▶ [AIM OF THE EXERCISE]: Produce as output only the lines below starting at the line with "Identify the location" and continuing through the line with "This screenshot has width=649, height=2576.", each one exactly as written.

▶ [INFORMATION GIVEN]:

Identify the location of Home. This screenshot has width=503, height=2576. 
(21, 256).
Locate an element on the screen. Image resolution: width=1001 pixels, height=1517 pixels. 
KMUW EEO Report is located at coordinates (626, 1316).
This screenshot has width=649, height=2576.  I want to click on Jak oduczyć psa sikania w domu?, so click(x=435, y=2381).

---

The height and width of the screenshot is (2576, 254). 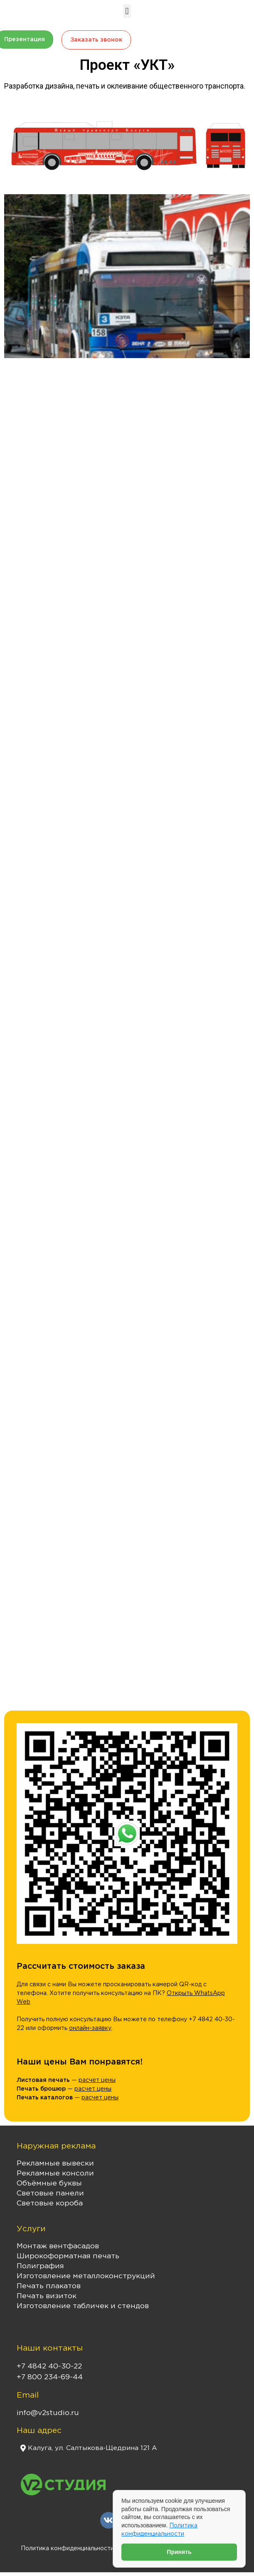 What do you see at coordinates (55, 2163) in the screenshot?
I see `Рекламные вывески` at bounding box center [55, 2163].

▶ [RESPONSE AREA]:
Identify the location of Home. This screenshot has width=503, height=2576. 
(21, 256).
Locate an element on the screen. Image resolution: width=1001 pixels, height=1517 pixels. 
KMUW EEO Report is located at coordinates (626, 1316).
This screenshot has width=649, height=2576.  I want to click on Jak oduczyć psa sikania w domu?, so click(x=435, y=2381).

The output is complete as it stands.